Iran joined militias in battle
for Basra
http://www.timesonline.co.uk/tol/news/world/middle_east/article3690010.ece
IRANIAN forces were involved
in the recent battle for Basra, General David Petraeus, the US
commander in Iraq,
is expected to tell Congress this week.
Military and intelligence
sources believe Iranians were operating at a tactical command level with the Shi'ite militias fighting Iraqi security forces; some were
directing operations on the ground, they think.
Petraeus intends to use the evidence
of Iranian involvement to argue against any reductions in US forces.
Dr Daniel Goure, a defence analyst at the
Lexington Institute in Virginia, said:
"There is no question that Petraeus will be
tough on Iran.
It is one thing to withdraw troops when there is purely sectarian fighting but
it is another thing if it leaves the Iranians to move in."
US defence
chiefs are concerned that the troop surge has overstretched the military.

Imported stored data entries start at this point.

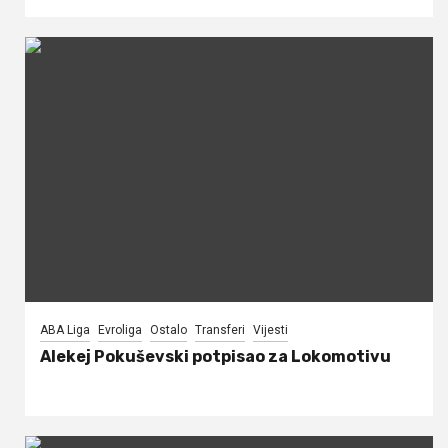
ABA Liga
Evroliga
Ostalo
Transferi
Vijesti
Alekej Pokuševski potpisao za Lokomotivu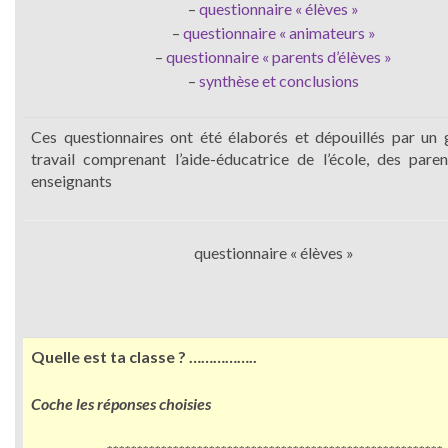
–
questionnaire « élèves »
–
questionnaire « animateurs »
–
questionnaire « parents d’élèves »
–
synthèse et conclusions
Ces questionnaires ont été élaborés et dépouillés par un
travail comprenant l’aide-éducatrice de l’école, des pare
enseignants
questionnaire « élèves »
Quelle est ta classe ? ……………..
Coche les réponses choisies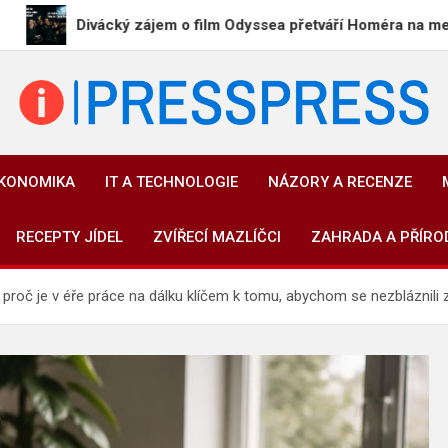
Divácký zájem o film Odyssea přetváří Homéra na memy
PressPress.cz
Vaše zprávy v souvislostech
EKONOMIKA
IT A TECHNOLOGIE
NÁZORY A RECENZE
RECEPTY JÍDEL
ZVÍŘECÍ MAZLÍČCI
ZAHRADA A PŘÍRO
proč je v éře práce na dálku klíčem k tomu, abychom se nezbláznili z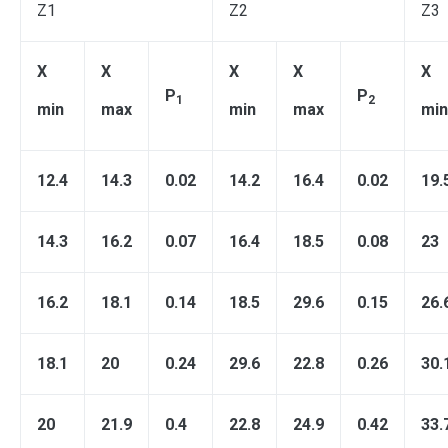
Z1
Z2
Z3
X
X
X
X
X
P
P
1
2
min
max
min
max
min
12.4
14.3
0.02
14.2
16.4
0.02
19.
14.3
16.2
0.07
16.4
18.5
0.08
23
16.2
18.1
0.14
18.5
29.6
0.15
26.
18.1
20
0.24
29.6
22.8
0.26
30.
20
21.9
0.4
22.8
24.9
0.42
33.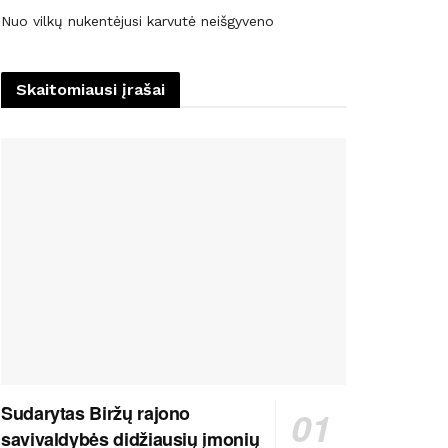
Nuo vilkų nukentėjusi karvutė neišgyveno
Skaitomiausi įrašai
Sudarytas Biržų rajono
savivaldybės didžiausių įmonių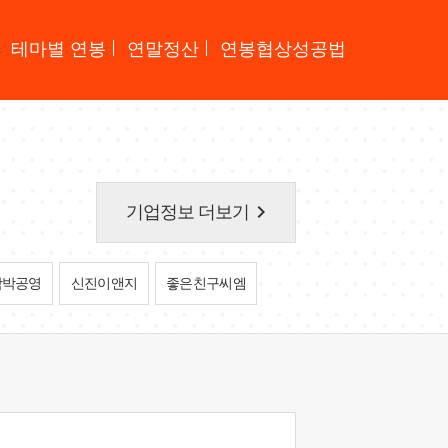
테마별 연봉
연말정산
연봉협상성공법
keyboard_arrow_right
기업정보 더보기
함박공영
신진이앤지
좋은친구씨엠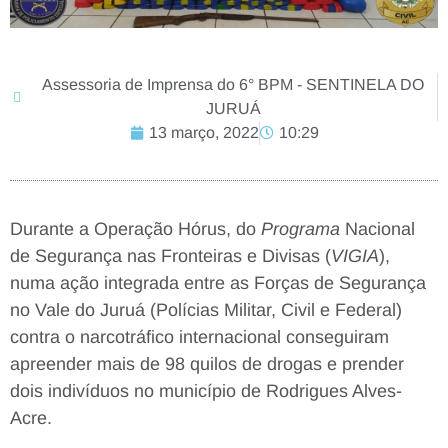
Assessoria de Imprensa do 6° BPM - SENTINELA DO
JURUÁ
13 março, 2022
10:29
Durante a Operação Hórus, do
Programa
Nacional
de Segurança nas Fronteiras e Divisas (
VIGIA
),
numa ação integrada entre as Forças de Segurança
no Vale do Juruá (Polícias Militar, Civil e Federal)
contra o narcotráfico internacional conseguiram
apreender mais de 98 quilos de drogas e prender
dois indivíduos no município de Rodrigues Alves-
Acre.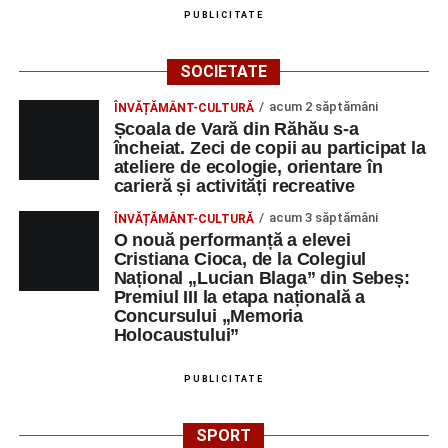
Platoul Centrului Cultural „Lucian
PUBLICITATE
Blaga” Sebeș
SOCIETATE
Orele 10.00–20.00
– Punct oficial de înscrieri și informații
acum 2 săptămâni
ÎNVĂȚĂMÂNT-CULTURĂ
(Race Office) pentru competiția
„Cicloaventurier de
Școala de Vară din Răhău s-a
Sebeș”
.
încheiat. Zeci de copii au participat la
ateliere de ecologie, orientare în
Râpa Roșie
carieră și activități recreative
acum 3 săptămâni
ÎNVĂȚĂMÂNT-CULTURĂ
Orele 17.00–20.00
– Antrenamente libere pe traseul de
O nouă performanță a elevei
concurs.
Cristiana Cioca, de la Colegiul
Național „Lucian Blaga” din Sebeș:
Premiul III la etapa națională a
Centrul Cultural „Lucian Blaga”
Concursului „Memoria
Sebeș – Sala de spectacole
Holocaustului”
Ora 19.00
– Proiecție cinematografică:
„Unde merg
PUBLICITATE
elefanții”
(România, 2023), black comedy, în regia lui
Gabi Virginia Șarga și Cătălin Rotaru, producător Gabi
SPORT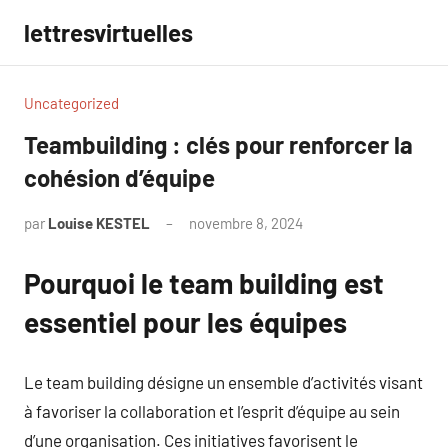
Aller
lettresvirtuelles
au
contenu
Uncategorized
Teambuilding : clés pour renforcer la
cohésion d’équipe
par
Louise KESTEL
novembre 8, 2024
Aucun
commentaire
Pourquoi le team building est
essentiel pour les équipes
Le team building désigne un ensemble d’activités visant
à favoriser la collaboration et l’esprit d’équipe au sein
d’une organisation. Ces initiatives favorisent le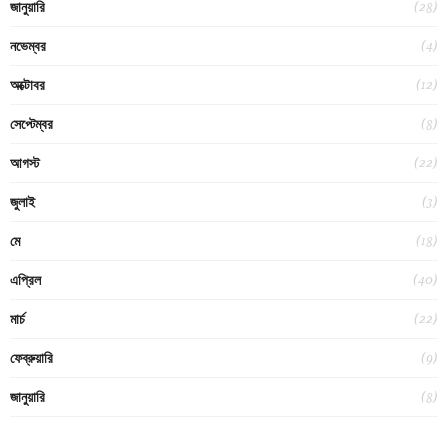
(28)
জানুয়ারি
(4)
নভেম্বর
(12)
অক্টোবর
(8)
সেপ্টেম্বর
(22)
আগস্ট
(3)
জুলাই
(18)
মে
(40)
এপ্রিল
(22)
মার্চ
(9)
ফেব্রুয়ারি
(8)
জানুয়ারি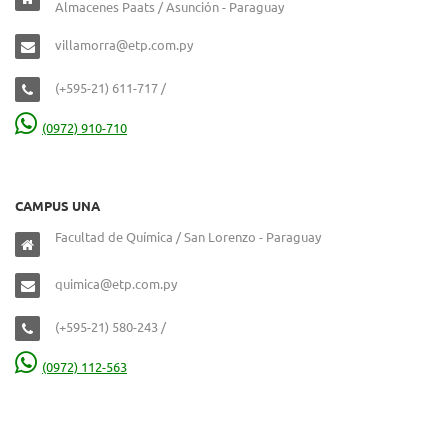
Almacenes Paats / Asunción - Paraguay
villamorra@etp.com.py
(+595-21) 611-717 /
(0972) 910-710
CAMPUS UNA
Facultad de Química / San Lorenzo - Paraguay
quimica@etp.com.py
(+595-21) 580-243 /
(0972) 112-563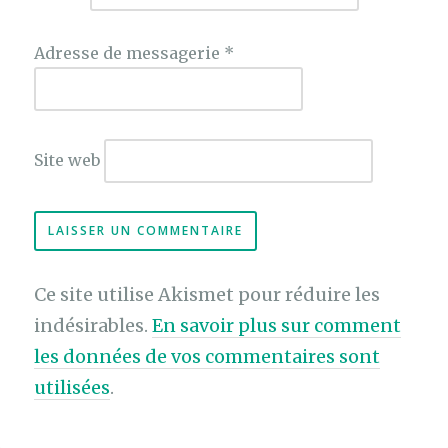
Adresse de messagerie
*
Site web
Ce site utilise Akismet pour réduire les
indésirables.
En savoir plus sur comment
les données de vos commentaires sont
utilisées
.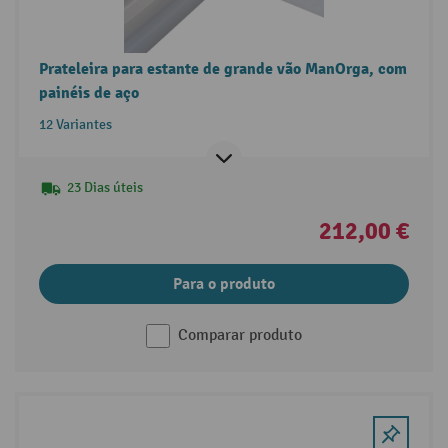
Prateleira para estante de grande vão ManOrga, com
painéis de aço
12 Variantes
23 Dias úteis
212,00 €
Para o produto
Comparar produto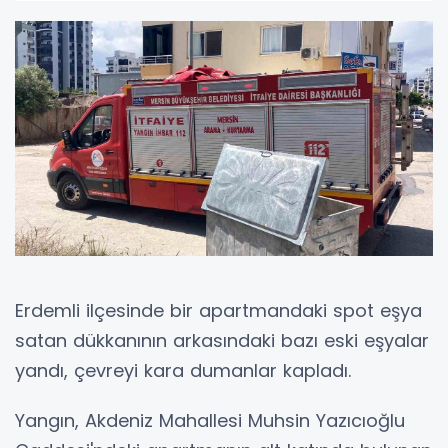
Erdemli ilçesinde bir apartmandaki spot eşya
satan dükkanının arkasındaki bazı eski eşyalar
yandı, çevreyi kara dumanlar kapladı.
Yangın, Akdeniz Mahallesi Muhsin Yazıcıoğlu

Admiral Mike McMullen, chairman of the joint chiefs of staff,
warned that the army and marines were at risk of crossing an "invisible
red line" if the burden on forces remained. He said deployments of 15 months had to be reduced to a year "as fast as
possible".
Petraeus is likely to announce that
combat tours will be reduced from
15 months to 12 months.
The number of US troops in Iraq is set to
fall from 160,000 to 140,000 by July, but Petraeus is
expected to recommend an indefinite pause in further troop cuts.
Moqtada al-Sadr,
the radical Shi'ite cleric, has called for 1m people
to march on Baghdad on Wednesday – the fifth
anniversary of the fall of the capital – when Petraeus
and Ryan Crocker, the US
ambassador to Iraq,
will be briefing Congress.
A senior Iraqi official who
met Petraeus last week said, "It will be
difficult to show that the situation is improving." Another Iraqi source
described the US general as
"furious" that al-Maliki moved against the
militias into Basra
without consultation and had to rely on US forces to bail him out.
Abu Ahmed, a senior military
commander with the Awakening, the
Sunni tribal movement cooperating with US forces, said progress was largely the
result of al-Sadr's Mahdi Army ceasefire.
"When the Mahdi Army
decides to resume its activities, neither the American troops nor the Iraqi
government will be able to stop it," he said.